• Assignment
Say how many lines of the records include the string "calendar". Nothing else belongs in the answer.

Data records
============

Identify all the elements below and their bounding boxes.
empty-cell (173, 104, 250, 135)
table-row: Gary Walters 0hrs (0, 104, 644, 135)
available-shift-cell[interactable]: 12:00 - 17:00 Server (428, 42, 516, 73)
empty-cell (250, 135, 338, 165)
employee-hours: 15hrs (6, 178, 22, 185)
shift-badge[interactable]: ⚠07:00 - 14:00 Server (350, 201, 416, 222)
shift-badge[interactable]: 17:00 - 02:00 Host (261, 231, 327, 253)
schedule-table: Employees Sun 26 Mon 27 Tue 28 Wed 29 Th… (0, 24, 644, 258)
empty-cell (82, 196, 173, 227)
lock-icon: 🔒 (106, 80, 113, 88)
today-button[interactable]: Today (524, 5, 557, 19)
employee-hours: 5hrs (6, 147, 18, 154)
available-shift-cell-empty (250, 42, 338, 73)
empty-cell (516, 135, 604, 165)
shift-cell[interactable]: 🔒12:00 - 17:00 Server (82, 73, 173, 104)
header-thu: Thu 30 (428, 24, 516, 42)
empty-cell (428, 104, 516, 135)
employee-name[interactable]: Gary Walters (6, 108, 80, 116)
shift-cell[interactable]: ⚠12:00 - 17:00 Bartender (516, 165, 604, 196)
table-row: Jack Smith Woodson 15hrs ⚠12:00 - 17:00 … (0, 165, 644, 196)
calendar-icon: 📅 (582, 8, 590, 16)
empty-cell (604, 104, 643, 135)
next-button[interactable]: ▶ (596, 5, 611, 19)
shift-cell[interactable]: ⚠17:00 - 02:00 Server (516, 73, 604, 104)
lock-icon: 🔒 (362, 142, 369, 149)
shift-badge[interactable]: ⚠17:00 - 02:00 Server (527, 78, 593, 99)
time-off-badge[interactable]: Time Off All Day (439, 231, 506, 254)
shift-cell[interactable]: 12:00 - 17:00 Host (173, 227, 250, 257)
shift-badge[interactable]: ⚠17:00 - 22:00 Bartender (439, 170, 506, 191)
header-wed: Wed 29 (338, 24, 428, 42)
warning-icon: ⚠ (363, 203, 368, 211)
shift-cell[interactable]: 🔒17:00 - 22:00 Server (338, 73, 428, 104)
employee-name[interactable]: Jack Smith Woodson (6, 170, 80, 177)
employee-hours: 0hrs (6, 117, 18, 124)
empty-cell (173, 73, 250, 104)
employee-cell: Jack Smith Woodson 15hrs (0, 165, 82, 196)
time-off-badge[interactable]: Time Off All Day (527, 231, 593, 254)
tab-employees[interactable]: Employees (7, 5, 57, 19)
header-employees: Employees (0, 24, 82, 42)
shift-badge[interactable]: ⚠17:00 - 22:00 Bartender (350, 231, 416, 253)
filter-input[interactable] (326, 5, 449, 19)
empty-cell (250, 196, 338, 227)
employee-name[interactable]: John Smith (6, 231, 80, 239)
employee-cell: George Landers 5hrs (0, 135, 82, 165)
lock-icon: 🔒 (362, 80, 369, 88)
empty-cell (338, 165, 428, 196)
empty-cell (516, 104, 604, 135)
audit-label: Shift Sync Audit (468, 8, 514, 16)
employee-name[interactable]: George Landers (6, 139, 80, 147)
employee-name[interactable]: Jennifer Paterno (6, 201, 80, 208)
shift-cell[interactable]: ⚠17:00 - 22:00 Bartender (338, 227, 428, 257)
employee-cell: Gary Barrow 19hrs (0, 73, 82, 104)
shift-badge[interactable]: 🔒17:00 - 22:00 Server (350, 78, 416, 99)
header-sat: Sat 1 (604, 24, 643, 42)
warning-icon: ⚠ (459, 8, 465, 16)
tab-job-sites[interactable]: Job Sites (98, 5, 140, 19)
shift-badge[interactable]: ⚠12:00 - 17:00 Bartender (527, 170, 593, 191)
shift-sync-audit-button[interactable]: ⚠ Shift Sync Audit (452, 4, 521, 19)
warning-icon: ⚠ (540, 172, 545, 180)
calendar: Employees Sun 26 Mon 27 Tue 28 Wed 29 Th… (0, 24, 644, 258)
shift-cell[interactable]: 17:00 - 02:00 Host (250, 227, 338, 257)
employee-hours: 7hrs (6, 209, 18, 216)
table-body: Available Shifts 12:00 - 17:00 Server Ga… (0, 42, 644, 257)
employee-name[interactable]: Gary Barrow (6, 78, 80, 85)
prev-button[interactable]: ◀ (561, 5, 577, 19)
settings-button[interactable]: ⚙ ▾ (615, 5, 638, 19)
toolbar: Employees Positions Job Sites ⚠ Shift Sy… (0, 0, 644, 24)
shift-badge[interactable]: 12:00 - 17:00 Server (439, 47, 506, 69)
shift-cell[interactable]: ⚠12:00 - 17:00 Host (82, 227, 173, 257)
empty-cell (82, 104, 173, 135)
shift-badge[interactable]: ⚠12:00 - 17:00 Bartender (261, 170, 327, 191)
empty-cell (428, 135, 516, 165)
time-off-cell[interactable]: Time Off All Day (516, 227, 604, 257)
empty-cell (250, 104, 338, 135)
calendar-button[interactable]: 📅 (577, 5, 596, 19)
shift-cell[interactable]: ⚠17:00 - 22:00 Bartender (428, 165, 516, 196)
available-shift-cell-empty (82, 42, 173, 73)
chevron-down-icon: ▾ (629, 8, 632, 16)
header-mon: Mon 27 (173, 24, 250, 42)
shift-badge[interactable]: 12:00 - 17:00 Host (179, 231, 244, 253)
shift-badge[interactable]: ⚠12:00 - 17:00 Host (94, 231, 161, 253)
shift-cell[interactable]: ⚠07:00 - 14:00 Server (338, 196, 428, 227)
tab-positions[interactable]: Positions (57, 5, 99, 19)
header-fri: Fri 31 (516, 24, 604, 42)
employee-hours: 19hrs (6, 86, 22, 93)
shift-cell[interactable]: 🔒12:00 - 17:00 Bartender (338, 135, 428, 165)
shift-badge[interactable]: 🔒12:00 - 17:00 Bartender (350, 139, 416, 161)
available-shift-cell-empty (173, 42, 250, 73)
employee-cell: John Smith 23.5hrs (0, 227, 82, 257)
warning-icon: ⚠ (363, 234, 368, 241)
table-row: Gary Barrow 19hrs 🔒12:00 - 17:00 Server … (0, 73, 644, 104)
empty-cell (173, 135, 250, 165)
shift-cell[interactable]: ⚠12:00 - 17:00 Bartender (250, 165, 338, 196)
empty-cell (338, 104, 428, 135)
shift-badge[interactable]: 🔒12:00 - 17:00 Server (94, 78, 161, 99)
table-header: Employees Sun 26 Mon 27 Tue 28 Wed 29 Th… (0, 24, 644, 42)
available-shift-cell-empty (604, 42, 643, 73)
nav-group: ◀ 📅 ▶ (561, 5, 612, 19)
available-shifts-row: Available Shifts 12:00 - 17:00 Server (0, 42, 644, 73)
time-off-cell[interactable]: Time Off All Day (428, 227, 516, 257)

============

• The answer
3